> _Task objective_: Of the records that follow, copy only the lines from the line containing "Sherwin Williams (881, 272)" to the line containing "19 (614, 376)", both included, exactly as written.

________

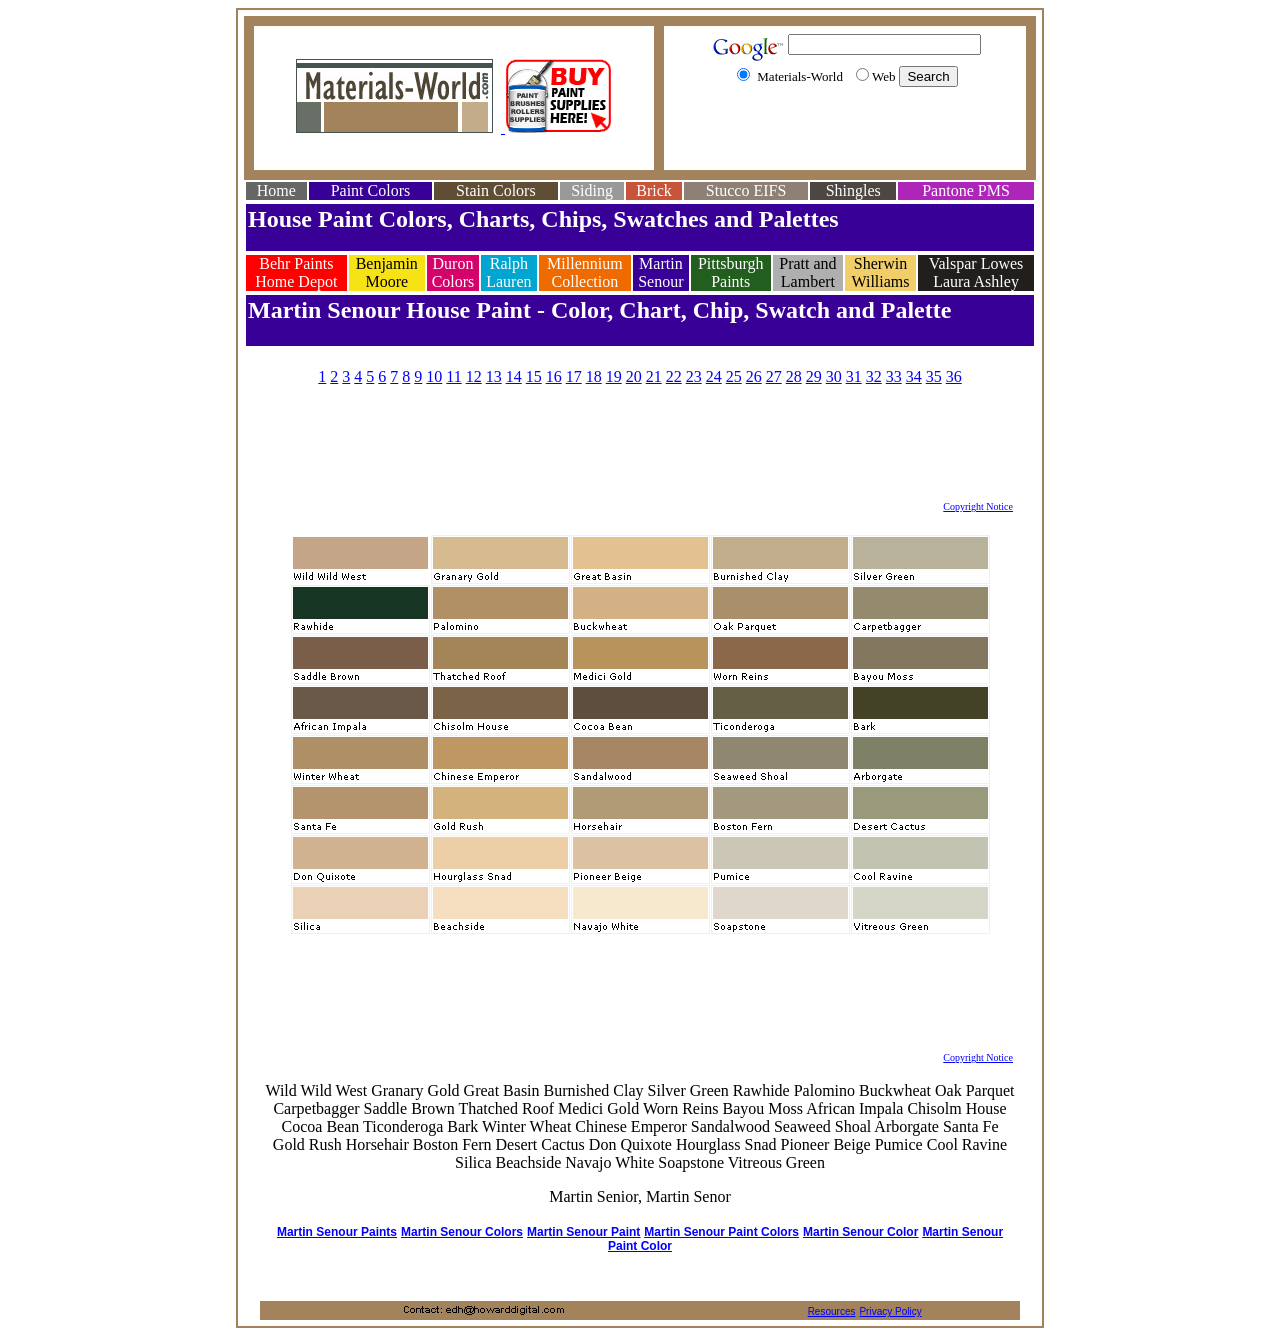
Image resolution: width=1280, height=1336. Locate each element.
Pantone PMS (966, 190)
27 (774, 376)
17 (574, 376)
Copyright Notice (978, 506)
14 (514, 376)
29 (814, 376)
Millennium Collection (585, 272)
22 (674, 376)
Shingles (853, 190)
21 (654, 376)
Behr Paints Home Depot (296, 272)
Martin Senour (660, 272)
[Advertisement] (845, 133)
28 (794, 376)
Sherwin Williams (881, 272)
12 (474, 376)
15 (534, 376)
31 (854, 376)
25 (734, 376)
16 (554, 376)
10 (434, 376)
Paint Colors (371, 190)
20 (634, 376)
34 (914, 376)
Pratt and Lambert (807, 272)
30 (834, 376)
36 (954, 376)
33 (894, 376)
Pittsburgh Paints (731, 272)
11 (453, 376)
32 (874, 376)
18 (594, 376)
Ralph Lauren (508, 272)
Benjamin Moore (387, 272)
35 (934, 376)
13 (494, 376)
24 (714, 376)
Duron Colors (453, 272)
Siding (592, 190)
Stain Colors (496, 190)
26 (754, 376)
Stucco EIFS (746, 190)
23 (694, 376)
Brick (654, 190)
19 (614, 376)
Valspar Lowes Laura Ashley (976, 272)
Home (276, 190)
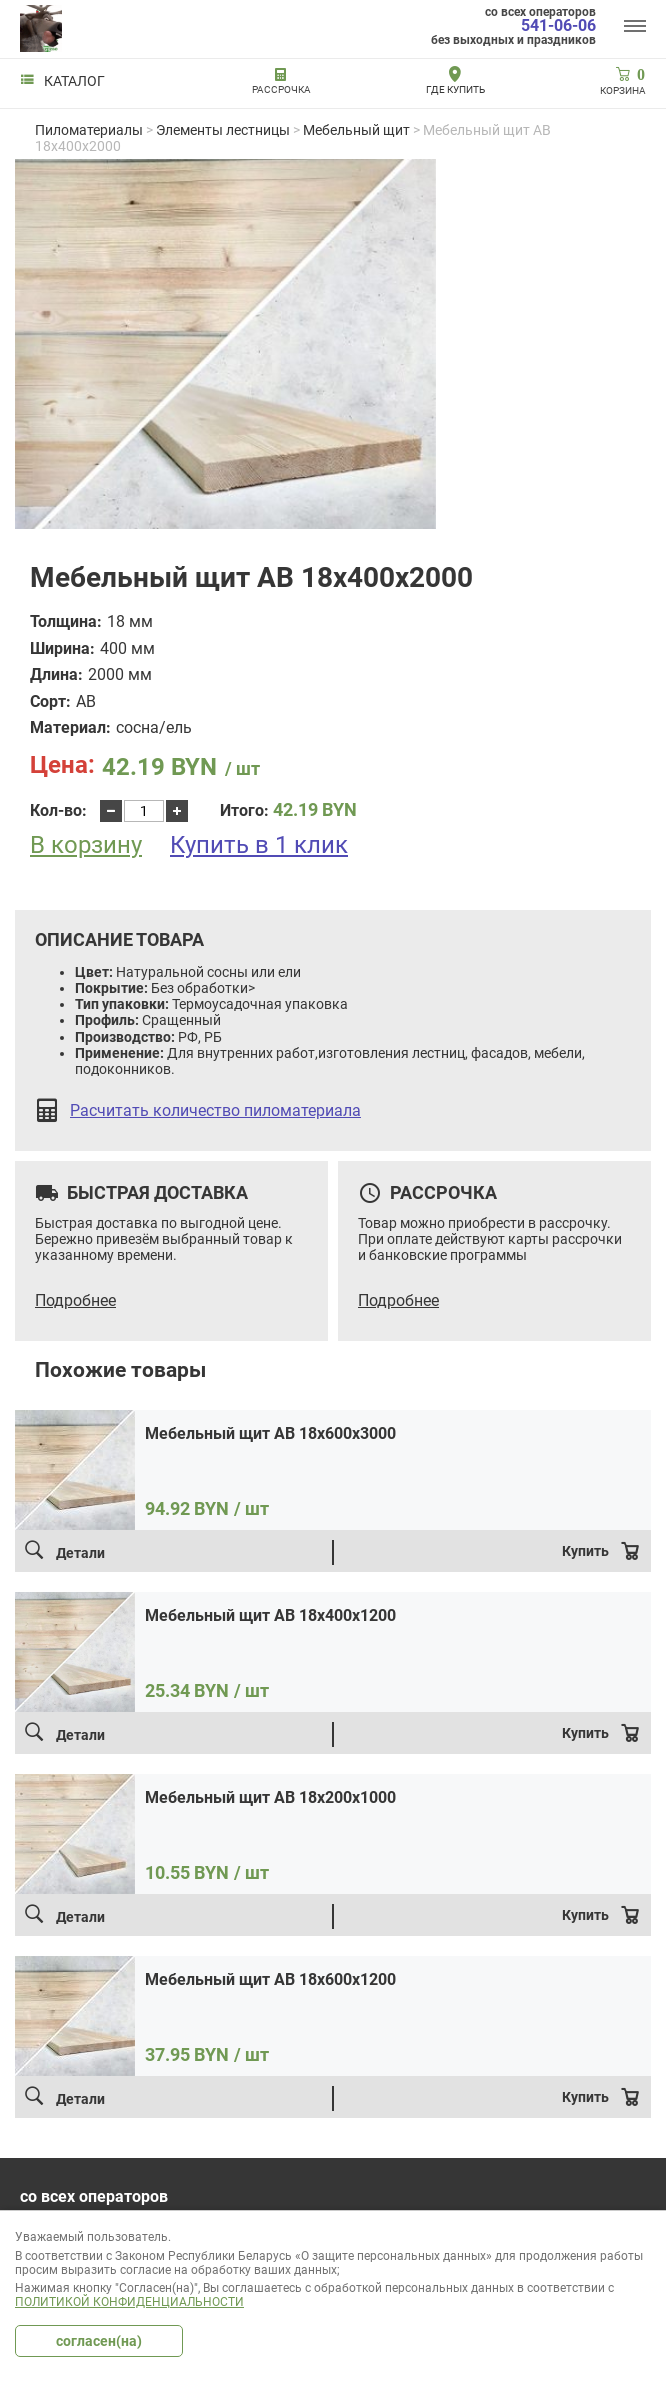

________

> _Result for this task_:
Sherwin Williams (881, 272)
12 (474, 376)
15 (534, 376)
31 (854, 376)
25 (734, 376)
16 (554, 376)
10 (434, 376)
Paint Colors (371, 190)
20 (634, 376)
34 (914, 376)
Pratt and Lambert (807, 272)
30 (834, 376)
36 (954, 376)
33 (894, 376)
Pittsburgh Paints (731, 272)
11 (453, 376)
32 (874, 376)
18 (594, 376)
Ralph Lauren (508, 272)
Benjamin Moore (387, 272)
35 (934, 376)
13 (494, 376)
24 (714, 376)
Duron Colors (453, 272)
Siding (592, 190)
Stain Colors (496, 190)
26 (754, 376)
Stucco EIFS (746, 190)
23 (694, 376)
Brick (654, 190)
19 (614, 376)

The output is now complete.